▶ **TASK ITEM**
The copy must run from the first line of the entries below through the line containing "kotijoukkue päässyt edes", restated word for word, with pictures left out.
[SOURCE RECORDS Boundary: Start]
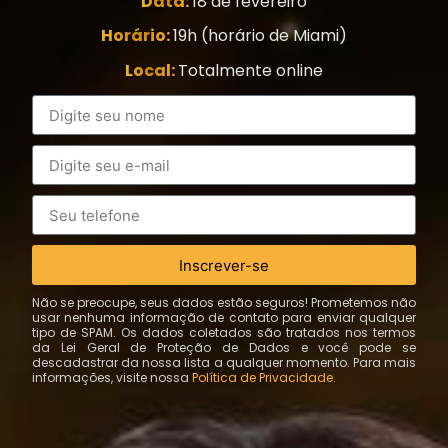
Data:
18 de fevereiro
Horário:
19h (horário de Miami)
Local:
Totalmente online
Inscrever-se
Não se preocupe, seus dados estão seguros! Prometemos não
usar nenhuma informação de contato para enviar qualquer
tipo de SPAM. Os dados coletados são tratados nos termos
da Lei Geral de Proteção de Dados e você pode se
descadastrar da nossa lista a qualquer momento. Para mais
informações, visite nossa
Política de Privacidade
.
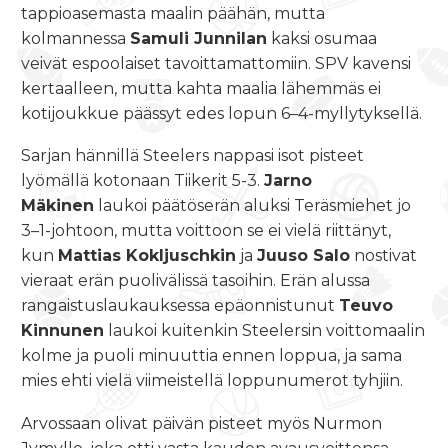
tappioasemasta maalin päähän, mutta
kolmannessa
Samuli Junnilan
kaksi osumaa
veivät espoolaiset tavoittamattomiin. SPV kavensi
kertaalleen, mutta kahta maalia lähemmäs ei
kotijoukkue päässyt edes lopun 6–4-myllytyksellä.
Sarjan hännillä Steelers nappasi isot pisteet
lyömällä kotonaan Tiikerit 5-3.
Jarno
Mäkinen
laukoi päätöserän aluksi Teräsmiehet jo
3–1-johtoon, mutta voittoon se ei vielä riittänyt,
kun
Mattias Kokljuschkin
ja
Juuso Salo
nostivat
vieraat erän puolivälissä tasoihin. Erän alussa
rangaistuslaukauksessa epäonnistunut
Teuvo
Kinnunen
laukoi kuitenkin Steelersin voittomaalin
kolme ja puoli minuuttia ennen loppua, ja sama
mies ehti vielä viimeistellä loppunumerot tyhjiin.
Arvossaan olivat päivän pisteet myös Nurmon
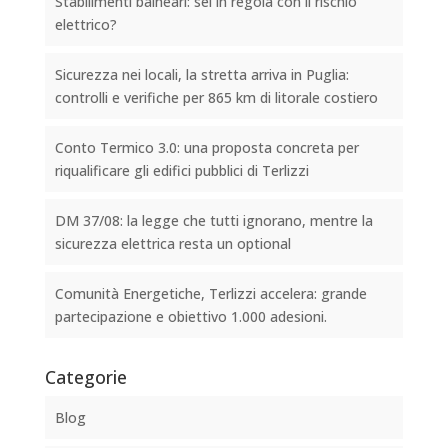
Stabilimenti balneari: sei in regola con il rischio
elettrico?
Sicurezza nei locali, la stretta arriva in Puglia:
controlli e verifiche per 865 km di litorale costiero
Conto Termico 3.0: una proposta concreta per
riqualificare gli edifici pubblici di Terlizzi
DM 37/08: la legge che tutti ignorano, mentre la
sicurezza elettrica resta un optional
Comunità Energetiche, Terlizzi accelera: grande
partecipazione e obiettivo 1.000 adesioni.
Categorie
Blog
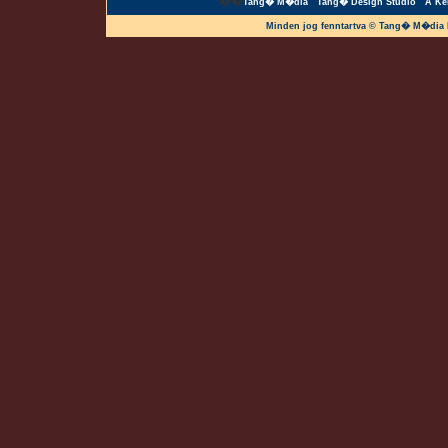
��
Tang� M�dia
Tang� Design Studio
A Ke
Minden jog fenntartva © Tang� M�dia 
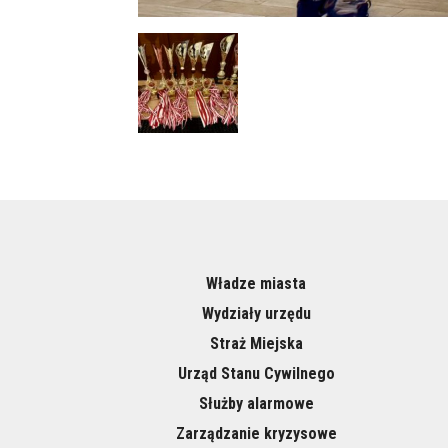
Władze miasta
Wydziały urzędu
Straż Miejska
Urząd Stanu Cywilnego
Służby alarmowe
Zarządzanie kryzysowe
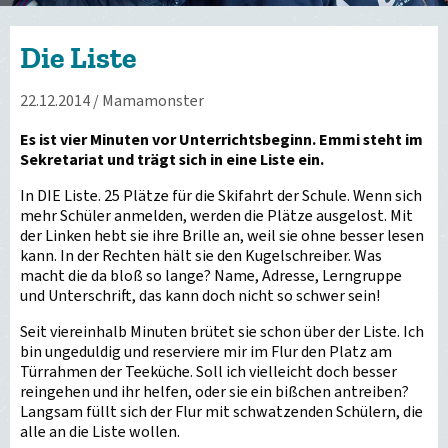
Die Liste
22.12.2014
/ Mamamonster
Es ist vier Minuten vor Unterrichtsbeginn. Emmi steht im
Sekretariat und trägt sich in eine Liste ein.
In DIE Liste. 25 Plätze für die Skifahrt der Schule. Wenn sich
mehr Schüler anmelden, werden die Plätze ausgelost. Mit
der Linken hebt sie ihre Brille an, weil sie ohne besser lesen
kann. In der Rechten hält sie den Kugelschreiber. Was
macht die da bloß so lange? Name, Adresse, Lerngruppe
und Unterschrift, das kann doch nicht so schwer sein!
Seit viereinhalb Minuten brütet sie schon über der Liste. Ich
bin ungeduldig und reserviere mir im Flur den Platz am
Türrahmen der Teeküche. Soll ich vielleicht doch besser
reingehen und ihr helfen, oder sie ein bißchen antreiben?
Langsam füllt sich der Flur mit schwatzenden Schülern, die
alle an die Liste wollen.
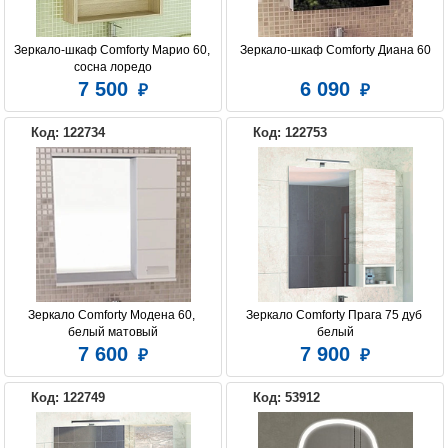
Зеркало-шкаф Comforty Марио 60, 
Зеркало-шкаф Comforty Диана 60
сосна лоредо
7 500
6 090
Код: 122734
Код: 122753
Зеркало Comforty Модена 60, 
Зеркало Comforty Прага 75 дуб 
белый матовый
белый
7 600
7 900
Код: 122749
Код: 53912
[SOURCE RECORDS Boundary: End]
▶ **EXERCISE RESULT**
Data:
18 de fevereiro
Horário:
19h (horário de Miami)
Local:
Totalmente online
Inscrever-se
Não se preocupe, seus dados estão seguros! Prometemos não
usar nenhuma informação de contato para enviar qualquer
tipo de SPAM. Os dados coletados são tratados nos termos
da Lei Geral de Proteção de Dados e você pode se
descadastrar da nossa lista a qualquer momento. Para mais
informações, visite nossa
Política de Privacidade
.
tappioasemasta maalin päähän, mutta
kolmannessa
Samuli Junnilan
kaksi osumaa
veivät espoolaiset tavoittamattomiin. SPV kavensi
kertaalleen, mutta kahta maalia lähemmäs ei
kotijoukkue päässyt edes lopun 6–4-myllytyksellä.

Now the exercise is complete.